Arbeitsplatzrotation:
Maßnahme der Arbeitsplatzgestaltung. Die Beschäftigten in einer Gruppe tauschen in regelmäßigen Abständen ihre Arbeitsplätze.
Beanspruchung:
Subjektive (für jeden Menschen einzigartige) Reaktion auf Belastung
Belastung:
Physikalisch objektiv messbare Einwirkung auf einen Menschen, z. B. Schwere eines zu hebenden Gewichts.
clo:
Maßeinheit für die Isolationsgüte von Kleidung, kann zwischen 0 (unbekleidet) und 3 (Polarkleidung) liegen.
Effektivtemperatur:
Messgröße, die Lufttemperatur, Luftfeuchtigkeit und Windgeschwindigkeit zusammenfasst.
Ergonomie:
Anpassung des Arbeitsplatzes und der Arbeit an die Fähigkeiten und Eigenschaften des Menschen.
Expositionszeit:
Dauer, die ein Mensch einer Einwirkung ausgesetzt ist.
Klima:
Sammelbegriff derjenigen physikalischen Größen, die den Wärmeaustausch des Körpers mit seiner Umgebung beeinflussen.
Konvektion:
Wärmeübergang von der Haut an die Umgebung.
Leuchtdichte:
Helligkeitseindruck einer Fläche − wird in Candela pro Quadratmeter angegeben (8 cd/m²)
Beleuchtungsstärke:
Menge des Lichts, das auf eine bestimmte Fläche auftrifft − wird in Lux angegeben.
Monotonie:
Eintönigkeit
Organisationsentwicklung:
Umfassender, strategisch geplanter Prozess der Veränderung einer Organisation, bei dem eine Vielzahl
einzelner Methoden eingesetzt wird.
Vigilanz:
Eigentl. Wachsamkeit, hier: Die Problematik, bei einer durch Eintönigkeit ermüdenden Über-wachungstätigkeit
dennoch auf ein plötzlich eintretendes Ereignis schnell zu reagieren.
Wärmebilanz:
Gleichgewicht zwischen Wärmeproduktion, Wärmeaufnahme und Wärmeabgabe des menschlichen Körpers.

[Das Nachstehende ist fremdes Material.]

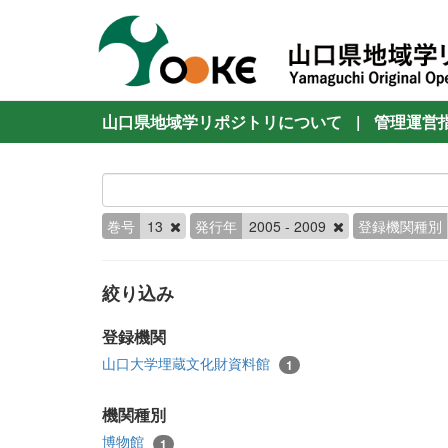
山口県地域学リポジトリについて
|
管理運営
巻号
13
発行年
2005 - 2009
登録機関種別
絞り込み
登録機関
山口大学埋蔵文化財資料館
1
機関種別
博物館
1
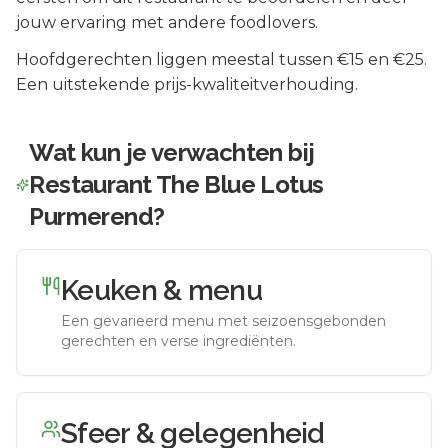
jouw ervaring met andere foodlovers.
Hoofdgerechten liggen meestal tussen €15 en €25.
Een uitstekende prijs-kwaliteitverhouding.
Wat kun je verwachten bij
Restaurant The Blue Lotus
Purmerend
?
Keuken & menu
Een gevarieerd menu met seizoensgebonden
gerechten en verse ingrediënten.
Sfeer & gelegenheid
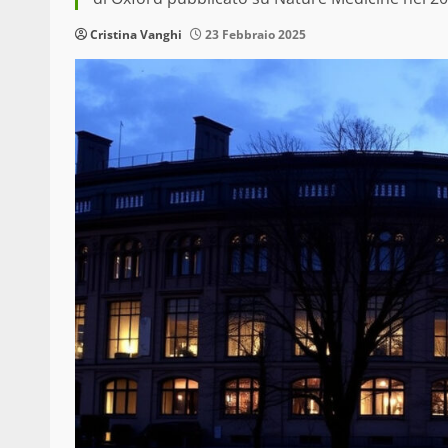
Cristina Vanghi
23 Febbraio 2025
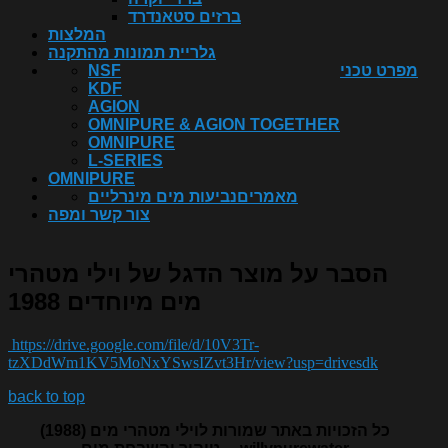
ברזים סטאנדרד
המלצות
גלריית תמונות מהתקנה
מפרט טכני
NSF
KDF
AGION
OMNIPURE & AGION TOGETHER
OMNIPURE
L-SERIES
OMNIPURE
מאמרים
נביעות מים מינרליים
צור קשר ומפה
הסבר על מוצר הדגל של וילי מטהרי
מים מיוחדים 1988
https://drive.google.com/file/d/10V3Tr-
tzXDdWm1KV5MoNxYSwsIZvt3Hr/view?usp=drivesdk
back to top
כל הזכויות באתר שמורות לוילי מטהרי מים (1988)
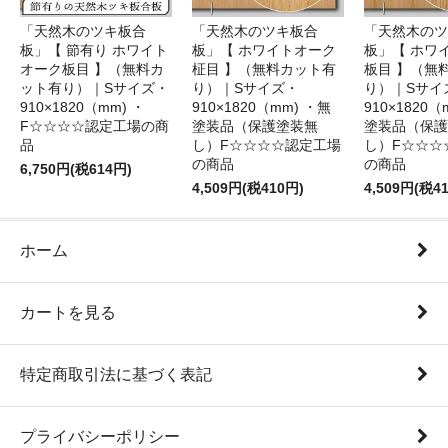
「天然木のツキ板合
「天然木のツキ板合
「天然木のツ
板」【 節有り ホワイト
板」【 ホワイトオーク
板」【 ホワ
オーク板目 】（無料カ
柾目 】（無料カット有
板目 】（無
ット有り）｜Sサイズ・
り）｜Sサイズ・
り）｜Sサイ
910×1820（mm) ・
910×1820（mm) ・無
910×1820（
F☆☆☆☆認定工場の商
塗装品（保護塗装無
塗装品（保護
品
し）F☆☆☆☆認定工場
し）F☆☆☆
の商品
の商品
6,750円(税614円)
4,509円(税410円)
4,509円(税4
ホーム
カートを見る
特定商取引法に基づく表記
プライバシーポリシー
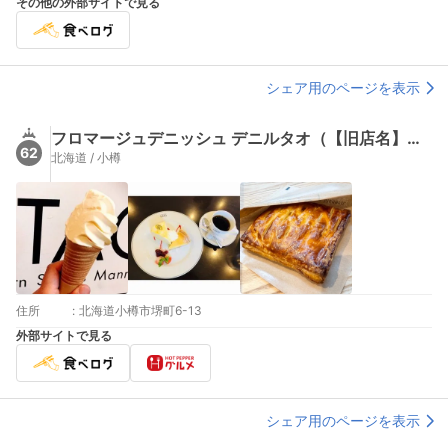
その他の外部サイトで見る
シェア用のページを表示
フロマージュデニッシュ デニルタオ（【旧店名】ルタオ チーズケーキ ラボ）
62
北海道 / 小樽
住所
:
北海道小樽市堺町6-13
外部サイトで見る
シェア用のページを表示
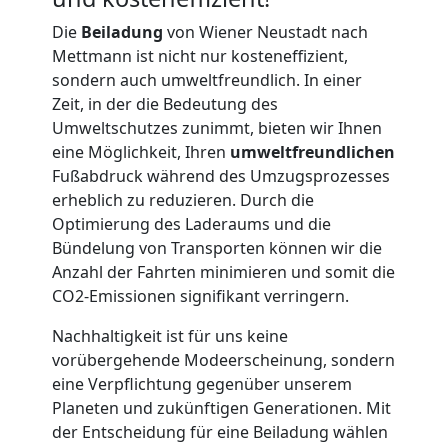
Die
Beiladung
von Wiener Neustadt nach
Kunsttransport
Mettmann ist nicht nur kosteneffizient,
sondern auch umweltfreundlich. In einer
Wiener
Zeit, in der die Bedeutung des
Umweltschutzes zunimmt, bieten wir Ihnen
eine Möglichkeit, Ihren
umweltfreundlichen
Neustadt
Fußabdruck während des Umzugsprozesses
erheblich zu reduzieren. Durch die
Optimierung des Laderaums und die
Umzug
Bündelung von Transporten können wir die
Anzahl der Fahrten minimieren und somit die
Wiener
CO2-Emissionen signifikant verringern.
Neustadt
Nachhaltigkeit ist für uns keine
vorübergehende Modeerscheinung, sondern
eine Verpflichtung gegenüber unserem
3
Planeten und zukünftigen Generationen. Mit
der Entscheidung für eine Beiladung wählen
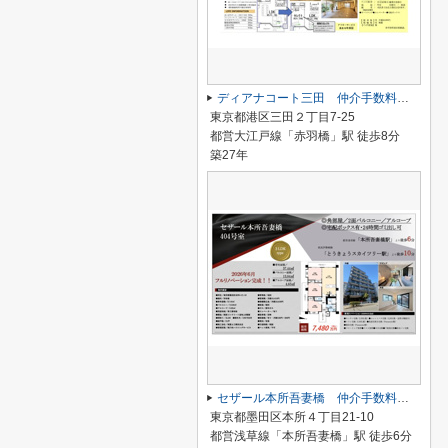
ディアナコート三田 仲介手数料無料＋100万円現金プレゼント中
東京都港区三田２丁目7-25
都営大江戸線「赤羽橋」駅 徒歩8分
築27年
セザール本所吾妻橋 仲介手数料無料＋40万円現金プレゼント中
東京都墨田区本所４丁目21-10
都営浅草線「本所吾妻橋」駅 徒歩6分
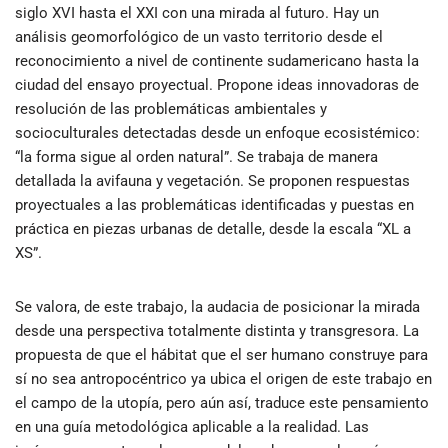
siglo XVI hasta el XXI con una mirada al futuro. Hay un
análisis geomorfológico de un vasto territorio desde el
reconocimiento a nivel de continente sudamericano hasta la
ciudad del ensayo proyectual. Propone ideas innovadoras de
resolución de las problemáticas ambientales y
socioculturales detectadas desde un enfoque ecosistémico:
“la forma sigue al orden natural”. Se trabaja de manera
detallada la avifauna y vegetación. Se proponen respuestas
proyectuales a las problemáticas identificadas y puestas en
práctica en piezas urbanas de detalle, desde la escala “XL a
XS”.
Se valora, de este trabajo, la audacia de posicionar la mirada
desde una perspectiva totalmente distinta y transgresora. La
propuesta de que el hábitat que el ser humano construye para
sí no sea antropocéntrico ya ubica el origen de este trabajo en
el campo de la utopía, pero aún así, traduce este pensamiento
en una guía metodológica aplicable a la realidad. Las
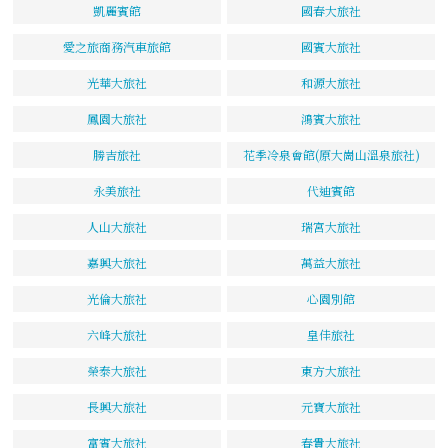
凱麗賓館
國春大旅社
愛之旅商務汽車旅館
國賓大旅社
光華大旅社
和源大旅社
鳳園大旅社
鴻賓大旅社
勝吉旅社
花季冷泉會館(原大崗山溫泉旅社)
永美旅社
代迪賓館
人山大旅社
瑞宮大旅社
嘉興大旅社
萬益大旅社
光倫大旅社
心園別館
六峰大旅社
皇佳旅社
榮泰大旅社
東方大旅社
長興大旅社
元寶大旅社
富賓大旅社
春貴大旅社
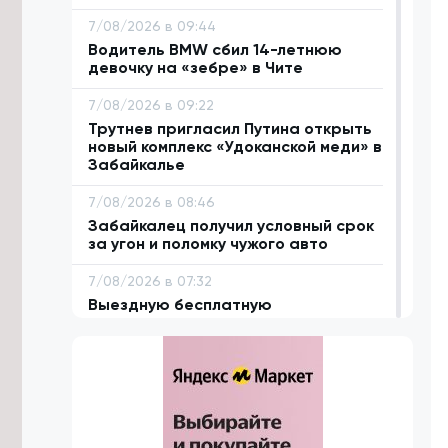
7/08/2026 в 09:44
Водитель BMW сбил 14-летнюю
девочку на «зебре» в Чите
7/08/2026 в 09:22
Трутнев пригласил Путина открыть
новый комплекс «Удоканской меди» в
Забайкалье
7/08/2026 в 08:46
Забайкалец получил условный срок
за угон и поломку чужого авто
7/08/2026 в 07:32
Выездную бесплатную
юридическую помощь организовали
в двух селах Забайкалья
6/08/2026 в 23:09
Супруги из Акшинского округа стали
участниками программы «Земский
тренер»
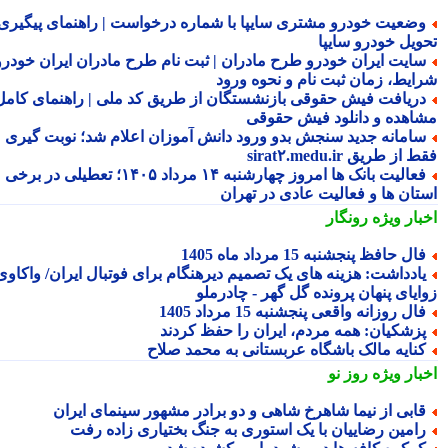
ضعیت خودرو مشتری سایپا با شماره درخواست | راهنمای پیگیری
ویل خودرو سایپا
ایت ایران خودرو طرح مادران | ثبت نام طرح مادران ایران خودرو،
ایط، زمان ثبت نام و نحوه ورود
ریافت فیش حقوقی بازنشستگان از طریق کد ملی | راهنمای کامل
اهده و دانلود فیش حقوقی
امانه جدید سنجش بدو ورود دانش آموزان اعلام شد؛ نوبت گیری
از طریق sirat۲.medu.ir
فعالیت بانک ها امروز چهارشنبه ۱۴ مرداد ۱۴۰۵؛ تعطیلی در برخی
تان ها و فعالیت عادی در تهران
بار ویژه
رونگار
ال حافظ پنجشنبه 15 مرداد ماه 1405
ادداشت: هزینه های یک تصمیم دیرهنگام برای فوتبال ایران/ واکاوی
ایای پنهان پرونده گل گهر - چادرملو
ال روزانه واقعی پنجشنبه 15 مرداد 1405
زشکیان: همه مردم، ایران را حفظ کردند
نایه مالک باشگاه عربستانی به محمد صلاح
بار ویژه
روز نو
ابی از نیما شاهرخ شاهی و دو برادر مشهور سینمای ایران
امین رضاییان با یک استوری به جنگ بختیاری زاده رفت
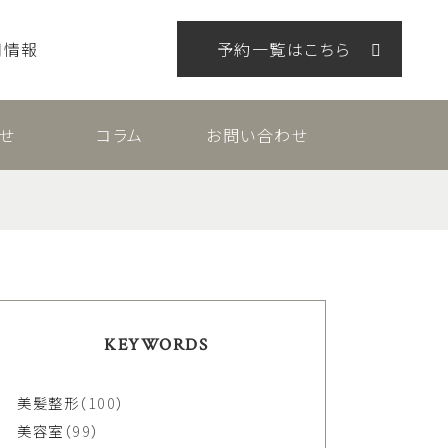
用情報
予約一覧はこちら
せ
コラム
お問い合わせ
KEYWORDS
美髪整形
（100）
美容室
（99）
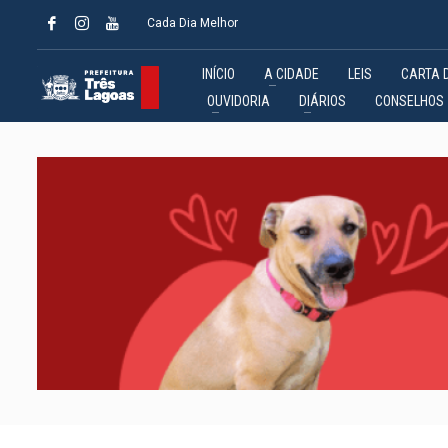
Cada Dia Melhor
INÍCIO
A CIDADE
LEIS
CARTA 
OUVIDORIA
DIÁRIOS
CONSELHOS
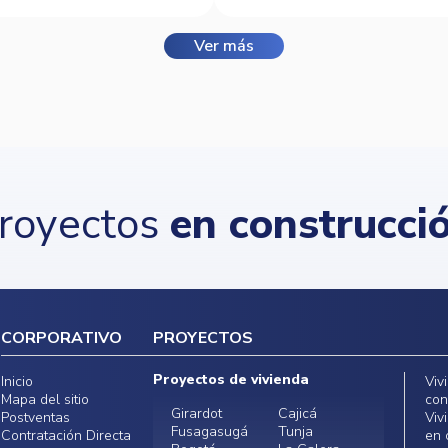
Ver más
royectos
en construcci
CORPORATIVO
PROYECTOS
Proyectos de vivienda
Inicio
Viv
Mapa del sitio
con
Girardot
Cajicá
Postventas
Viv
Fusagasugá
Tunja
Contratación Directa
en 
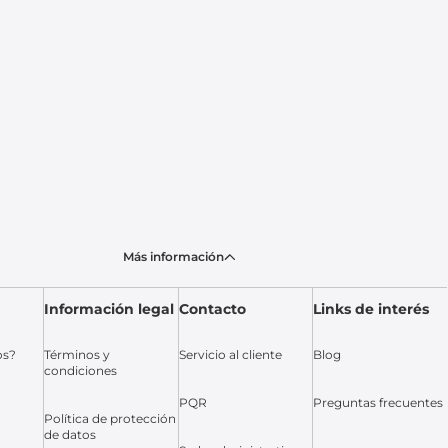
Más información
Información legal
Contacto
Links de interés
os?
Términos y
Servicio al cliente
Blog
condiciones
PQR
Preguntas frecuentes
Política de protección
de datos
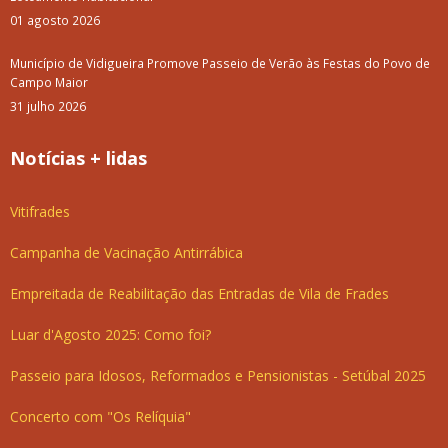
01 agosto 2026
Município de Vidigueira Promove Passeio de Verão às Festas do Povo de
Campo Maior
31 julho 2026
Notícias + lidas
Vitifrades
Campanha de Vacinação Antirrábica
Empreitada de Reabilitação das Entradas de Vila de Frades
Luar d'Agosto 2025: Como foi?
Passeio para Idosos, Reformados e Pensionistas - Setúbal 2025
Concerto com "Os Relíquia"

Eine ausgeglichene Wärmebilanz führt zu einem Gefühl der Behaglichkeit.
Wärmeleitung:
Wärme fließt durch direkten Kontakt zwischen einem warmen und einem weniger warmen Gegenstand.
Wärmestrahlung:
Wärme wird, obwohl kein direkter Kontakt besteht, übertragen, z. B. bei glühenden Gegenständen.